== What needs to be done ==
Copy out every record that follows, word for word.

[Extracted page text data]
-- -- --

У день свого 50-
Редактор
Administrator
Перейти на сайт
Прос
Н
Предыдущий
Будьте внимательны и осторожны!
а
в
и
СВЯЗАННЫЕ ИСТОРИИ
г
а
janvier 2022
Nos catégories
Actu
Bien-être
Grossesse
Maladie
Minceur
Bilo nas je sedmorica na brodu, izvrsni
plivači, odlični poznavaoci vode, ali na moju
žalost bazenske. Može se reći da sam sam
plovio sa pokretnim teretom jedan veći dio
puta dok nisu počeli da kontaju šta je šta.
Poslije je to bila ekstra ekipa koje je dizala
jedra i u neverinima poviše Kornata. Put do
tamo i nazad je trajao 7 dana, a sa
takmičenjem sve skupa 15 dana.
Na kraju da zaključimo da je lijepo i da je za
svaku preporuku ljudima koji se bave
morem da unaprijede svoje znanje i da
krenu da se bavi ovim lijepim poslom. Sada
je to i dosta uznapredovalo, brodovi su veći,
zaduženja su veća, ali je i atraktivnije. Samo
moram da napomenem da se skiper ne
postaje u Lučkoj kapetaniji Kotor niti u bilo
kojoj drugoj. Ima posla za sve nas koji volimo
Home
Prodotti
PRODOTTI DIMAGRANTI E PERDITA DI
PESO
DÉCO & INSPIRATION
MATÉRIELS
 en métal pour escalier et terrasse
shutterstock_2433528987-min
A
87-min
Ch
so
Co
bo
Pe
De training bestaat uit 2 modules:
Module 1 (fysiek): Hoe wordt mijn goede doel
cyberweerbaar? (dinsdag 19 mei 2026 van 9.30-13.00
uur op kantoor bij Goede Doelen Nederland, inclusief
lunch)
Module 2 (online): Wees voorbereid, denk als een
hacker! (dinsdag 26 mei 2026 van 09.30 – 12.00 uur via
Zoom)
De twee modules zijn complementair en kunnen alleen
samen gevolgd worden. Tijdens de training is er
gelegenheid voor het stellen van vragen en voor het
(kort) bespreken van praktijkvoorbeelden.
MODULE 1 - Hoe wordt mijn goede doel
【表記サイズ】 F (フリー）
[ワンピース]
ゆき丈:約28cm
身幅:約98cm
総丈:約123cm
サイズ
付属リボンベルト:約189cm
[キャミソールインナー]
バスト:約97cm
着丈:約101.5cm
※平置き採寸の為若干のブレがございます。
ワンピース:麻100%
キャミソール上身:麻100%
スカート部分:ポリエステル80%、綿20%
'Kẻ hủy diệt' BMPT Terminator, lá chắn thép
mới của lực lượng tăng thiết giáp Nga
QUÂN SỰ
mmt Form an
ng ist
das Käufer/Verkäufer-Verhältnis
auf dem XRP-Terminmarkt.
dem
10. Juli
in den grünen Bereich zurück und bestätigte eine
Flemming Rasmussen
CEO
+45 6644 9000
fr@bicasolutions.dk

-- -- --

== Answer box ==
У день свого 50-
Редактор
Administrator
Перейти на сайт
Прос
Н
Предыдущий
Будьте внимательны и осторожны!
а
в
и
СВЯЗАННЫЕ ИСТОРИИ
г
а
janvier 2022
Nos catégories
Actu
Bien-être
Grossesse
Maladie
Minceur
Bilo nas je sedmorica na brodu, izvrsni
plivači, odlični poznavaoci vode, ali na moju
žalost bazenske. Može se reći da sam sam
plovio sa pokretnim teretom jedan veći dio
puta dok nisu počeli da kontaju šta je šta.
Poslije je to bila ekstra ekipa koje je dizala
jedra i u neverinima poviše Kornata. Put do
tamo i nazad je trajao 7 dana, a sa
takmičenjem sve skupa 15 dana.
Na kraju da zaključimo da je lijepo i da je za
svaku preporuku ljudima koji se bave
morem da unaprijede svoje znanje i da
krenu da se bavi ovim lijepim poslom. Sada
je to i dosta uznapredovalo, brodovi su veći,
zaduženja su veća, ali je i atraktivnije. Samo
moram da napomenem da se skiper ne
postaje u Lučkoj kapetaniji Kotor niti u bilo
kojoj drugoj. Ima posla za sve nas koji volimo
Home
Prodotti
PRODOTTI DIMAGRANTI E PERDITA DI
PESO
DÉCO & INSPIRATION
MATÉRIELS
 en métal pour escalier et terrasse
shutterstock_2433528987-min
A
87-min
Ch
so
Co
bo
Pe
De training bestaat uit 2 modules:
Module 1 (fysiek): Hoe wordt mijn goede doel
cyberweerbaar? (dinsdag 19 mei 2026 van 9.30-13.00
uur op kantoor bij Goede Doelen Nederland, inclusief
lunch)
Module 2 (online): Wees voorbereid, denk als een
hacker! (dinsdag 26 mei 2026 van 09.30 – 12.00 uur via
Zoom)
De twee modules zijn complementair en kunnen alleen
samen gevolgd worden. Tijdens de training is er
gelegenheid voor het stellen van vragen en voor het
(kort) bespreken van praktijkvoorbeelden.
MODULE 1 - Hoe wordt mijn goede doel
【表記サイズ】 F (フリー）
[ワンピース]
ゆき丈:約28cm
身幅:約98cm
総丈:約123cm
サイズ
付属リボンベルト:約189cm
[キャミソールインナー]
バスト:約97cm
着丈:約101.5cm
※平置き採寸の為若干のブレがございます。
ワンピース:麻100%
キャミソール上身:麻100%
スカート部分:ポリエステル80%、綿20%
'Kẻ hủy diệt' BMPT Terminator, lá chắn thép
mới của lực lượng tăng thiết giáp Nga
QUÂN SỰ
mmt Form an
ng ist
das Käufer/Verkäufer-Verhältnis
auf dem XRP-Terminmarkt.
dem
10. Juli
in den grünen Bereich zurück und bestätigte eine
Flemming Rasmussen
CEO
+45 6644 9000
fr@bicasolutions.dk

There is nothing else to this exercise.